### Required action
The answer must restate every entry below word for word.

————

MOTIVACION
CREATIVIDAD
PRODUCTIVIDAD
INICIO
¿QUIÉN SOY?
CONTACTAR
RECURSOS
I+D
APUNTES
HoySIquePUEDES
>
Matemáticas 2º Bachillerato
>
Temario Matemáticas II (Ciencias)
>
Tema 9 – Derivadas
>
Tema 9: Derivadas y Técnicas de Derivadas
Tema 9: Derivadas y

————

### Response box
MOTIVACION
CREATIVIDAD
PRODUCTIVIDAD
INICIO
¿QUIÉN SOY?
CONTACTAR
RECURSOS
I+D
APUNTES
HoySIquePUEDES
>
Matemáticas 2º Bachillerato
>
Temario Matemáticas II (Ciencias)
>
Tema 9 – Derivadas
>
Tema 9: Derivadas y Técnicas de Derivadas
Tema 9: Derivadas y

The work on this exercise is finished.